25.

Esker, may I see you when you have a chance?” It’s Florence, sticking her head inside the math-office door. She’s got her fund-raising smile on, bright and practiced. Esker figures this is in regard to that development-initiative memo she never got around to answering before vacation—why bother trying to recruit her? Florence knows she’ll demur—and replies she’ll come down after B-block. Esker has little use for the headmistress, who, as Esker’s heard her describe it on more than one occasion, came over into the world of education and human service last year after a long career in the world of high finance because she wanted to “give something back.” She prides herself on her natural rapport with the students, which, Esker begrudgingly admits, seems genuine. She’s well coiffed—a consummate shade of blond chosen on the basis, Esker imagines, of expert consultation and lengthy deliberation—and well dressed—today in a rather cutting-edge pink-and-fuchsia wool plaid suit—not to mention well connected; thanks to her, the school’s endowment now exists in more than token fashion. Ordinarily, Esker’s manner toward Florence is just barely shy of rude, but this morning she’s in such a good mood that she smiles, even warmly, at her boss, who, Esker thinks, does after all have an earnest, generous heart, and adds, “I won’t forget!”—a sort of jab at herself, since she routinely forgets to keep appointments with Florence or to respond to her various little memoranda.

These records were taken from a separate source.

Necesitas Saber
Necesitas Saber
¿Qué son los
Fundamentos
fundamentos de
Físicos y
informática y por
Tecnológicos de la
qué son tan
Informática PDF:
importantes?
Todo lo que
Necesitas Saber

Florence leaves, and Rhada, marking papers with her feet in striped tights up on the slurpy radiator, mutters, “Wear much perfume?” and fans in front of her nose. But Esker doesn’t even mind it, today she even almost likes the lingering scent of whatever expensive fragrance the headmistress feels the need to use, and she only smiles, rather gently, at Rhada, who then demands, getting her Clara Bow eyebrows into full arch, “What’s the matter with you?”

What’s the matter with Esker is she’s happy. Baskingly, destabilizingly happy.

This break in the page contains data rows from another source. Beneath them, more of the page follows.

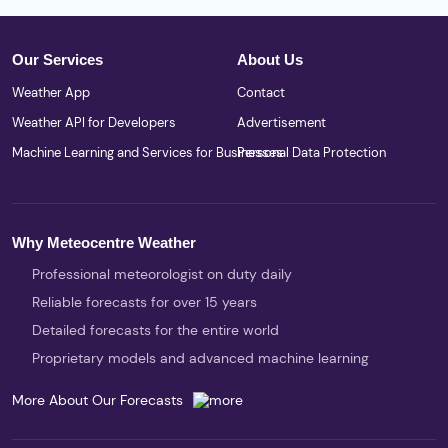
Our Services
About Us
Weather App
Contact
Weather API for Developers
Advertisement
Machine Learning and Services for Businesses
Personal Data Protection
Why Meteocentre Weather
Professional meteorologist on duty daily
Reliable forecasts for over 15 years
Detailed forecasts for the entire world
Proprietary models and advanced machine learning
More About Our Forecasts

In Black Pete’s last night, it had gotten progressively stranger, with the dour huddle at the bar increasing as the hour wore on, more men in dark coats drifting in to slump on their stools; the accordion continuing its densely woven music, merry and plaintive, around them; the bartender like some gruff guru drawing and dispensing the beers; and then Wally, over the music, had tried to tell her something about the bar’s being an allegory, and had asked her, if her life were an allegory, what did she think he’d represent, something like that, she hadn’t quite made out his words, he’d also said something about horse trading, and baking bread in the shapes of objects, she thought, and then he’d gotten suddenly absolutely pale, even in the assertively dim light of Black Pete’s she could see the drama of it, the rapidity with which his face drained of color, the way people say, “He turned white as a sheet,” which brought to mind the other cliché, which before she thought about it was out of her mouth, “You look as if you’ve seen a ghost,” and as soon as she said this it filled her with sorrow, an actual slow-seeping ache, like a cold fluid, through her body: her, her! As if she’d painfully named herself aloud. Don’t let him see this in her, don’t let him see her for a ghost.

He had bolted from the table and toward the entrance, even causing some of the somnolent patrons to look over their shoulders, where he pushed aside the curtain, exiting in a rush of cold air—

And she thought, I’ve broken it. I broke it. How did I? But really she knew, she’d been too much, it was too much to bear, seeing her here, having her sprint across the street and arriving too jaunty, too free and pleased and ghostless. Too solid and heavy for the paper-thin-ness of life, for their rice-paper connection; she had crushed it; it had crumpled under the full burden of her living weight. As she’d known it would. As she’d always known it would.

But then, grabbing his coat and his funny furry Russian hat, she’d followed him outside, and there he was just getting sick, that’s all, retching at the curb. After a moment she stepped up and held his forehead for him. It was burning hot. He heaved a while more.

“You have a fever,” she said, after he’d stopped.

“I was afraid you’d think I just couldn’t handle my alcohol.”

“Yeah. Lightweight.”

She helped him across the street, both of them shivering hard by the time they got to her apartment (“It opens so easily for you,” he’d kind of marveled, weakly, when she turned her key in the door), and into the bathroom, where he stayed for twenty minutes before she knocked, and called his name, and then pushed the door open, and there he was asleep with his grayish face on the tiny ceramic tiles. She roused him enough to get aspirin into him, and the tiniest bit of chamomile tea before he balked, and then she’d tucked him into her bed in all his clothes but his shoes, which seemed awfully uncomfortable (she did at least want to take off his belt), but she wasn’t about to presume. “Sorry, sorry,” he kept saying. “I never get sick.”

“I can see that.”

“Sorry.”

“All right, stop that.” Esker sat on the floor beside the bed. He lay on his back, his eyes closed. “What about Ann?”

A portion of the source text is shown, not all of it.